**TASK TO COMPLETE**
Print, exactly as they appear in the listing below, the lines from the line with "Envie sua dúvida" to the line with "Newsletter über neue", with both end lines kept.

**DATA FOR ANALYSIS**
####
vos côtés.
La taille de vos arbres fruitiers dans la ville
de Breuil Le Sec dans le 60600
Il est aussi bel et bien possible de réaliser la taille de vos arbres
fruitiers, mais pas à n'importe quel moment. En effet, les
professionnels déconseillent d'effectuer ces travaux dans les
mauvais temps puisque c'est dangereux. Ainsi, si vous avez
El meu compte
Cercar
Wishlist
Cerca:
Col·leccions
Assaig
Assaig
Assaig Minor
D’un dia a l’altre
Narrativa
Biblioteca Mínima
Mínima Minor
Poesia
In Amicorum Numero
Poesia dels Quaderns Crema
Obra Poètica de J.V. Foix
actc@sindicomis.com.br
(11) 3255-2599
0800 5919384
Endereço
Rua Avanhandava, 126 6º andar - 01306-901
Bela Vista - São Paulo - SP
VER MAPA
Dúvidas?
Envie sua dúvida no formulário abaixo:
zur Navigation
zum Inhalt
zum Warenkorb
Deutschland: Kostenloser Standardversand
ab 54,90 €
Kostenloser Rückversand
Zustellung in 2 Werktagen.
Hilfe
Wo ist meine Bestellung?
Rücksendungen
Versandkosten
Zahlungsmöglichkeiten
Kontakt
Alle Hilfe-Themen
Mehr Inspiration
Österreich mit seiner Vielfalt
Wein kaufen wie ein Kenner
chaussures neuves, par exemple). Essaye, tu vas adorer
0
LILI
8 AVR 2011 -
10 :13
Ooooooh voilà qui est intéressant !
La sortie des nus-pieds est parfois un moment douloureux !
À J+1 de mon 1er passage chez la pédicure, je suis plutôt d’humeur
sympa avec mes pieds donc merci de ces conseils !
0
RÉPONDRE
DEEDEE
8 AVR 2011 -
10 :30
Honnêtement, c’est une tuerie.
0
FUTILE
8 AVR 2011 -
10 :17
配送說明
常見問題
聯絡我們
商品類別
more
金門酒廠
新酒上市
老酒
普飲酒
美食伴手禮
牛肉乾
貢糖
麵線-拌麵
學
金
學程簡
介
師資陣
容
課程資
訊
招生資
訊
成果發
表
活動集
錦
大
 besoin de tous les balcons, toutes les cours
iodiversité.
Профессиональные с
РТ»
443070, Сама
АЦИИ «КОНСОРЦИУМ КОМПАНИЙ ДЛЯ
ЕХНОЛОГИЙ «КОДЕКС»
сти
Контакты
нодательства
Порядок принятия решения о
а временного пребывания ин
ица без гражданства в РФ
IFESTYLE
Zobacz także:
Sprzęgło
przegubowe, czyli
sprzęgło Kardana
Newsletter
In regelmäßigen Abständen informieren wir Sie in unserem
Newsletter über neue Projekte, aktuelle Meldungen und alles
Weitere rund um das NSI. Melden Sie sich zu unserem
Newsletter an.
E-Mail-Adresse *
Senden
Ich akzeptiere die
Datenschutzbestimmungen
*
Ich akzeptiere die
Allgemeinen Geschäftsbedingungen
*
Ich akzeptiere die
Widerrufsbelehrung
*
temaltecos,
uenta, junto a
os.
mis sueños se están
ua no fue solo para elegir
####
**RESULT OF THE TASK**
Envie sua dúvida no formulário abaixo:
zur Navigation
zum Inhalt
zum Warenkorb
Deutschland: Kostenloser Standardversand
ab 54,90 €
Kostenloser Rückversand
Zustellung in 2 Werktagen.
Hilfe
Wo ist meine Bestellung?
Rücksendungen
Versandkosten
Zahlungsmöglichkeiten
Kontakt
Alle Hilfe-Themen
Mehr Inspiration
Österreich mit seiner Vielfalt
Wein kaufen wie ein Kenner
chaussures neuves, par exemple). Essaye, tu vas adorer
0
LILI
8 AVR 2011 -
10 :13
Ooooooh voilà qui est intéressant !
La sortie des nus-pieds est parfois un moment douloureux !
À J+1 de mon 1er passage chez la pédicure, je suis plutôt d’humeur
sympa avec mes pieds donc merci de ces conseils !
0
RÉPONDRE
DEEDEE
8 AVR 2011 -
10 :30
Honnêtement, c’est une tuerie.
0
FUTILE
8 AVR 2011 -
10 :17
配送說明
常見問題
聯絡我們
商品類別
more
金門酒廠
新酒上市
老酒
普飲酒
美食伴手禮
牛肉乾
貢糖
麵線-拌麵
學
金
學程簡
介
師資陣
容
課程資
訊
招生資
訊
成果發
表
活動集
錦
大
 besoin de tous les balcons, toutes les cours
iodiversité.
Профессиональные с
РТ»
443070, Сама
АЦИИ «КОНСОРЦИУМ КОМПАНИЙ ДЛЯ
ЕХНОЛОГИЙ «КОДЕКС»
сти
Контакты
нодательства
Порядок принятия решения о
а временного пребывания ин
ица без гражданства в РФ
IFESTYLE
Zobacz także:
Sprzęgło
przegubowe, czyli
sprzęgło Kardana
Newsletter
In regelmäßigen Abständen informieren wir Sie in unserem
Newsletter über neue Projekte, aktuelle Meldungen und alles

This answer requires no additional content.